None we hasten to say in his chaplaincy role, but in the years he served his church "apprenticeship" in some of this country's scarily tough towns and cities.

The acid incident came in Napier while he was in mid-sermon.

"A guy I'd counselled about beating his wife turned up with a knife and spray bottles in both hands, as I opened my mouth he sprayed my throat with acid, amazingly there was no major damage."

He's taken his exposure to violence in his giant-sized stride. Walk down a hospital corridor with him and, like Our People, most will be jogging to keep up with the super sized footprint Ray plants. There's not a minute to waste in his job, his life.

Despite his looming retirement, Ray remains passionate about his allotted place in the hospital structure, reiterating that his is a very privileged position to be in.

His introduction to chaplaincy work was when he was invited to stand in for the then part-time chaplain.

It coincided with a period where he was feeling, and we quote him here, "trapped" in his church work.

"After one day at the hospital I went home and said to Pat [his wife of 46 years] 'I've found people with real problems and its great'. I loved it."

To prepare for furthering the role, he completed the required unit in Clinical Pastoral Education, locumed at Waikato Hospital and had applied to become Waikeria's prison chaplain when the Rotorua posting presented itself.

"I became the first stipeneded [paid] hospital Pentecostal chaplain in Australasia, possibly the Southern Hemisphere". He's presently supported by a team of 13 volunteers and the hospital Catholic chaplain Myoko Hammersley (Our People, August 13, 2010.)

"The beauty of being an ecumenical hospital chaplain is that you're free of church politics."

Church a political hot bed, surely not? "Oh brother, let me tell you they're big, here I'm working with such a highly skilled team of health professionals politics don't come into it.

"I'm meeting people daily at their deepest point, that's very rewarding even if they are non-believers. I see patients who say they haven't been near a church for 30 years, I say 'that's fine, I'm here to be your friend'.

"A lot of people have had negative experiences in their church. We [chaplains] can validate their experience and help them reconnect if they want to, we're not allowed to proselytise, convert people.

"Chaplaincy's about building trust not preaching denominational religions, helping people know where they're at and connecting."

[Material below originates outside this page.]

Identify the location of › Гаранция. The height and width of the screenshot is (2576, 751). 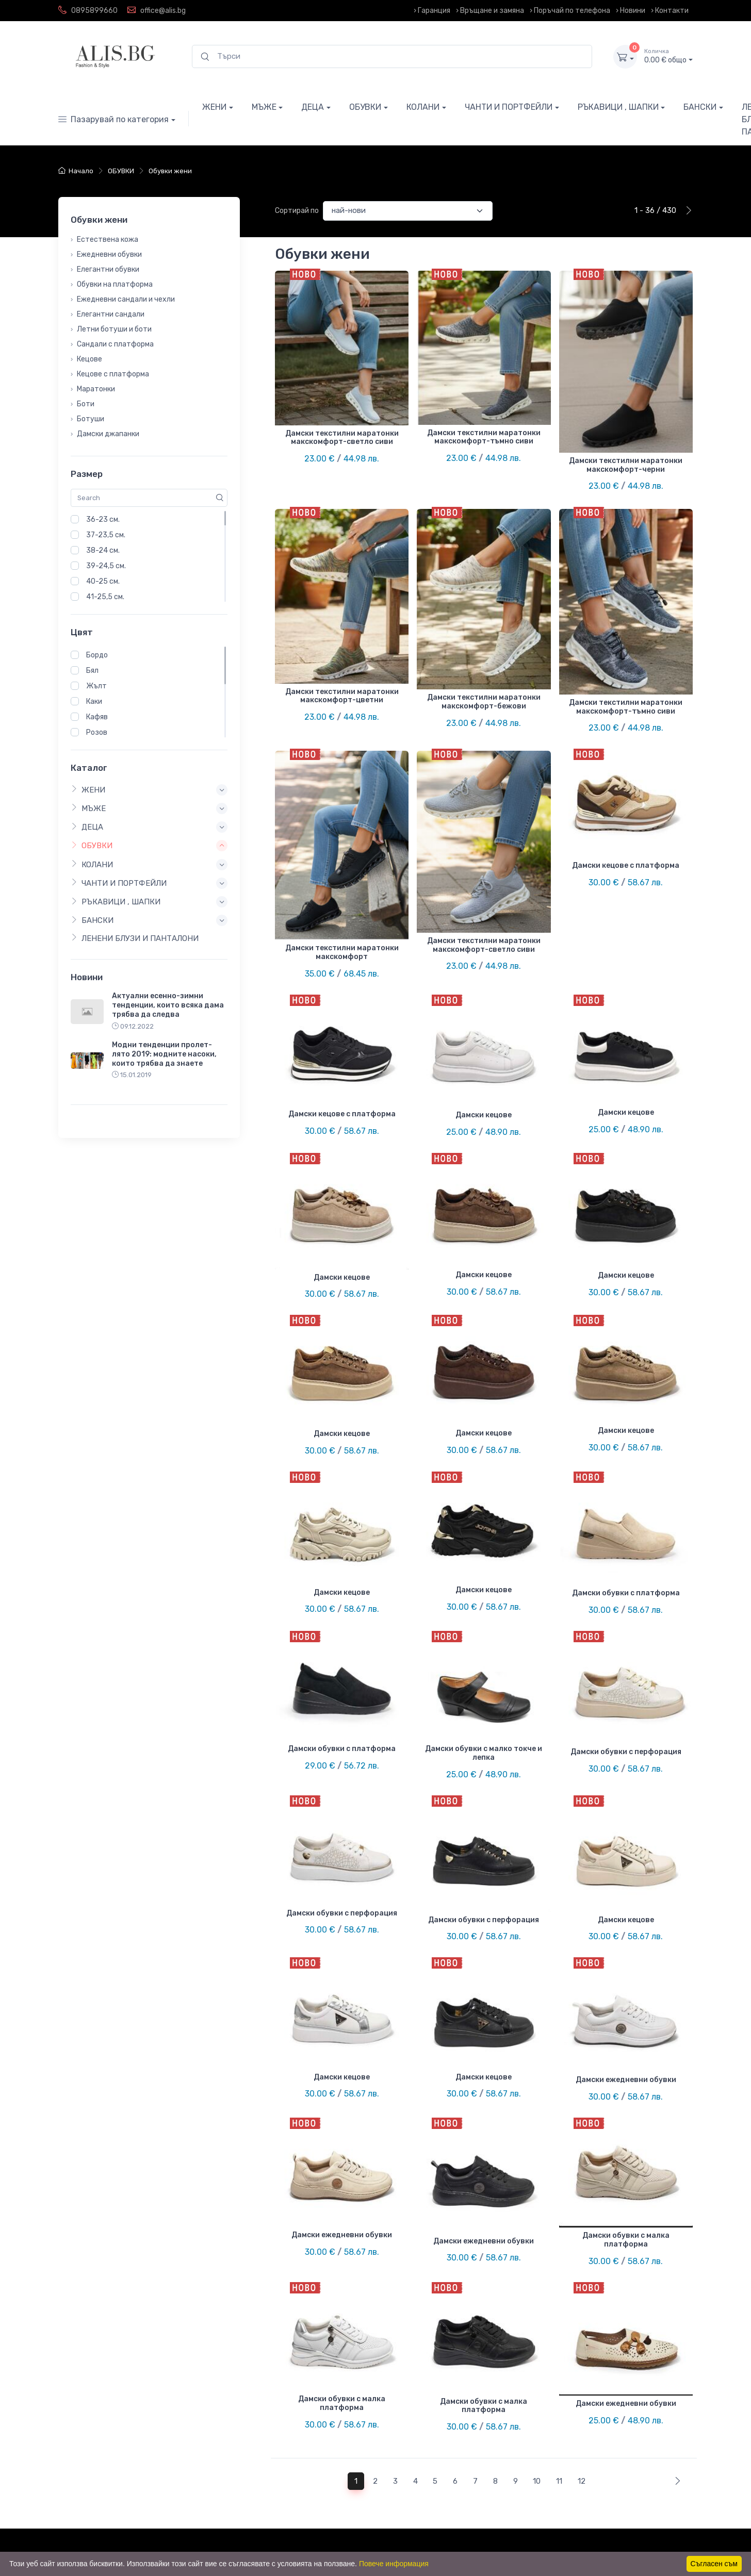 (432, 10).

With chaplaincy sewn up, we turn to the "other" Ray; the one outside the hospital doors.

The pause that follows our question on that score seems interminable, one of those where we wonder who'll crack first Ray with an answer or us with a prompt.

The response eventually comes with the classic "that's a really interesting question" the traditional stalling by someone playing for time to formulate a cogent response.

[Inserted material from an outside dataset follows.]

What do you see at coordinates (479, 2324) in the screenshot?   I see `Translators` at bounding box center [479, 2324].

As we interpret Ray's delayed answer it's that in and out of chaplaincy he's one and the same person.

Family's paramount and for years he's been a passionate Rotarian, having worn the Rotary Club of Rotorua's president's chain and is a long-serving JP.

"I guess I just love people. On my days off I sit in Capers or the Third Place [cafes] with my book, I don't get much read, I can spend the whole day there talking to people. That's what I love about Rotorua."


RAY BLOOMFIELD QSM JP
Born: Dunedin, 1951
Education: Various primaries (father was in air force); Rutherford College "leaving at 15."
Family: Wife Pat, 3 sons, 2 daughters, 6 grandchildren "Number 7's due next month. Sadly we lost one earlier in the year."
Interests: Family, reading, amateur genealogist, newly retired Rotarian, Hospice, a slew of church-related organisations. "I think there's a book in me, I hope to give that a go."
On chaplain's role: Preachers tell people how to live, chaplains help people to live with who they are."
Personal philosophy: "God loves us as we are not as we should be, none of us are as we should be."